12.3 Surgical Options when Performing RRSO: Concurrent Hysterectomy and Two-Stage Surgery
The suitability of concurrent hysterectomy during RRSO has long been an ongoing debate [19, 22] and remains controversial. It is thought that concurrent hysterectomy is advantageous during hormone therapy for breast cancer and hormone replacement therapy (HRT) such as that for ovarian deficiency syndrome [23, 24]. In a prospective cohort study of 1083 individuals harboring BRCA variants who underwent RRSO only, uterine cancer developed in eight individuals during the median follow-up period of 5.1 years, with there being no clear increase in the observed risk following RRSO [25]. Conversely, in individuals harboring BRCA1 gene variants, the risk of uterine body serous cancer increased (0.18 expected [O:E ratio, 22.2; 95% CI, 6.1–56.9; P < 0.001]). Reportedly, in women aged 40 years, longer overall survival (4.9 months) with higher cost-effectiveness was observed among those who underwent RRSO and total hysterectomy than among those who underwent RRSO alone [26]. Therefore, the advantages and disadvantages of performing concurrent hysterectomy should be fully explained preoperatively.

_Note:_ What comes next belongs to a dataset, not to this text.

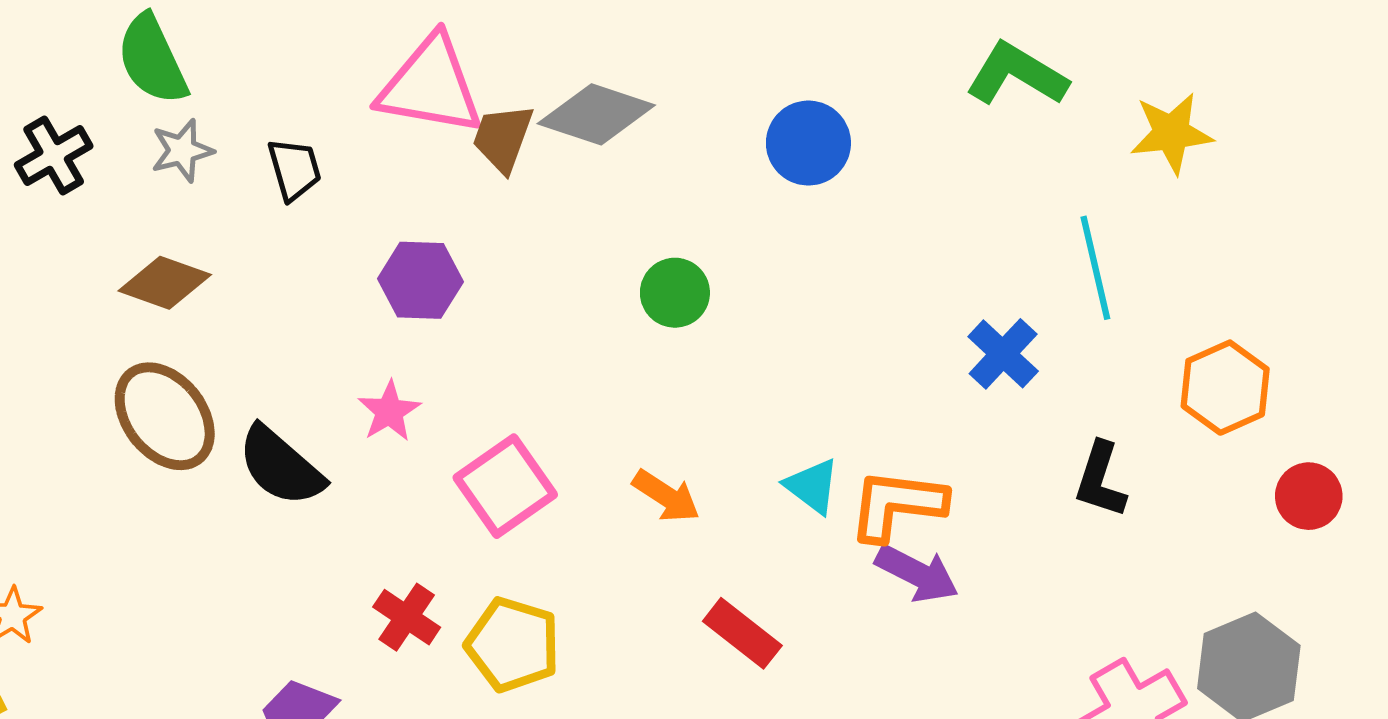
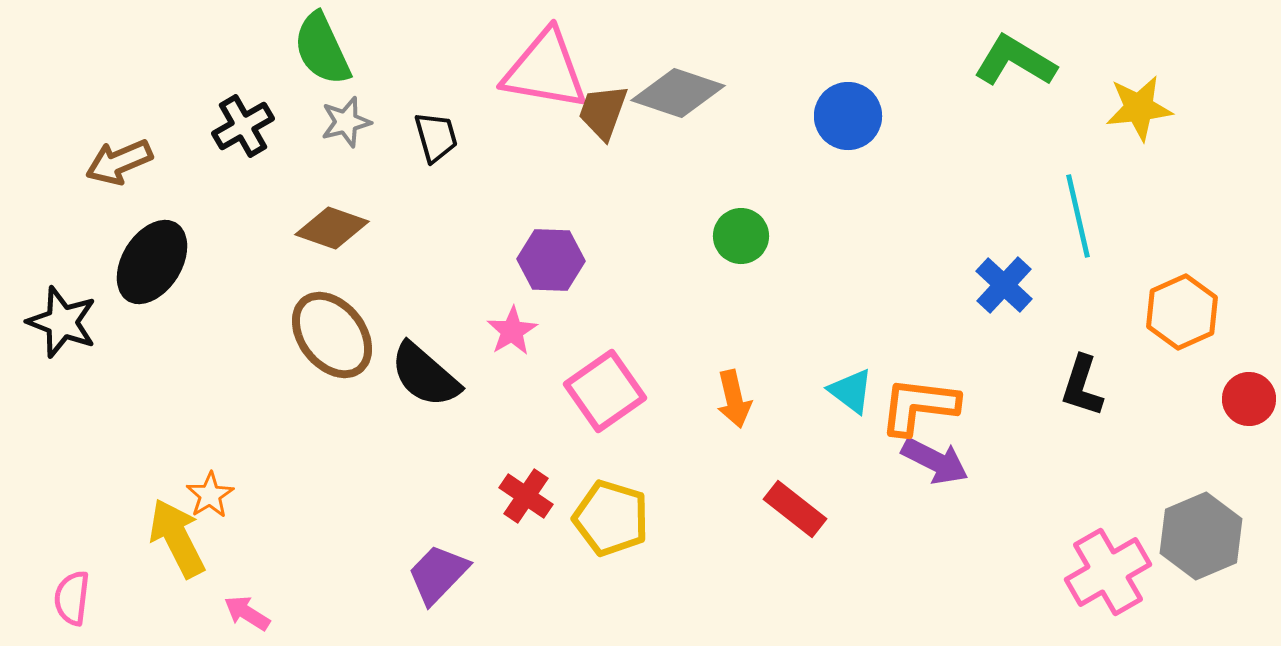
purple hexagon: (420, 280) -> (551, 260), moved
orange arrow: (666, 496) -> (734, 399), turned 44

RRSO is recommended at the end of childbirth between the age of 35 and 40 years or at the earliest age of ovarian cancer onset among individuals in the patient’s family [27]. It is considered to delay RRSO until age 40–45 years in patients with BRCA2 variant [27]; however, it has been reported that performing RRSO in women of reproductive age results in surgical menopause and increases the risk of osteoporosis, coronary heart disease, and cognitive dysfunction, which shortens the survival period compared with that among women who experience natural menopause [28]. Therefore, we examined two-stage prophylactic salpingectomy with delayed oophorectomy, whereby risk-reducing salpingectomy alone is performed while ovarian function is still present and risk-reducing oophorectomy is performed at menopause. Based on the report indicating that HGSC originates from the fallopian tube epithelium [29], HGSC occurrence in the fallopian tube is prevented by surgically removing the fallopian tubes, thereby preserving the ovaries and avoiding surgical menopause. While the aim is to prevent HGSC originating in the fallopian tubes and avoid premature menopause, outcomes such as the remaining risk of ovarian cancer and the impact on breast cancer have not been fully elucidated; thus, two-stage surgery is not recommended at this stage, and the results of ongoing current clinical trials are awaited.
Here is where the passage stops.